3) Really Profitable? 
For stocks, profitability means more than not losing money. Here’s why.

Consider two hypothetical companies, Company A and Company B. Both earned $10 million last year. However Company A’ shareholders only had to invest $30 million to turn that profit compared to $60 million for Company B. Thus, Company A’s investors realized twice the return of Company B for each invested dollar. 

Return on equity (ROE), the ratio of a company's 12-month net income to its shareholder equity (book value), is a widely used profitability gauge. You can see ROE in the Investment Returns section of the Key Ratios report (Fundamentals). Require a minimum 15% ROE and higher is better.

If you’re a growth investor, use the current number (top line). However, since value stocks may have recently stumbled, value investors should use the 5-year average ROE.

4) Making Real Cash?
Operating cash flow measures the amount of money that moved into, or out of, a firm's bank accounts attributable to its business operations.

Cash flow is a better profit measure than earnings because it's harder to finagle bank balances than numbers like depreciation schedules that figure into earnings. In fact, many companies that report positive earnings are actually losing money when you count the cash.

Use the annual cash flow statements (Financials) and require a positive number for “cash from operating activities.” While any positive number is okay, it's better if the operating cash flow exceeds the net income (top line) for the same period (be sure to use the annual statement, not the quarterly).

5) Too Much Debt?
Many experts see higher interest rates coming. Should that happen, the resulting higher carrying costs would cut into earnings of firms carrying high debt loads.

The financial leverage ratio (total assets divided by shareholders' equity) is an all-purpose debt gauge. A company with no debt would have a financial leverage ratio of one, and the higher the ratio, the more debt. The average leverage ratio for companies making up the S&P 500 index is 3.8. Avoid firms with leverage ratios above 4.0 and lower is better. Find the leverage ratio in the Key Ratios report (Financial Condition).

You can't apply debt measures to banks and other financial organizations. For them, borrowed cash is their inventory. Financial firms always carry high debt compared to other industries.

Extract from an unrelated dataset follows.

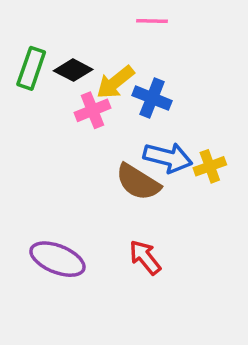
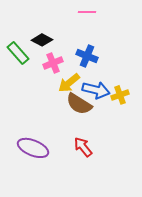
green rectangle: (31, 68) -> (18, 53), moved, turned -60
yellow arrow: (115, 82) -> (69, 83), moved

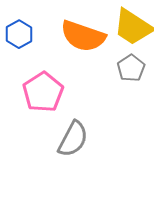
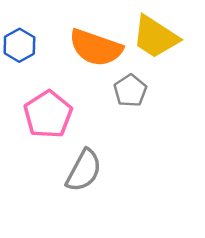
gray pentagon: (131, 68) -> (130, 91), moved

6) Sagging EPS Forecasts  
Analysts usually forecast earnings (EPS) for stocks that they follow. MSN Money displays consensus forecasts, which are the average forecasts from all analysts covering a stock, on its Consensus EPS Trend report (Earnings menu). MSN shows the current numbers as well as estimates going back as long as 90 days.

Positive changes in consensus forecasts almost always move share prices up, while falling forecasts usually crush share prices. What’s interesting is that consensus numbers often move in trends. That is, forecasts that have already moved up are likely to move higher, and vice versa.

Check the fiscal year estimates going back 90 days and compare the current estimate to the 90-day ago number (ignore one-cent changes).

Look for stocks with rising trends and avoid stocks with estimates going the other way.

Checking these six items will help you make better investing decisions, but they are just a start. Dig deeply and learn all you can. The more you know about your stocks, the better your results.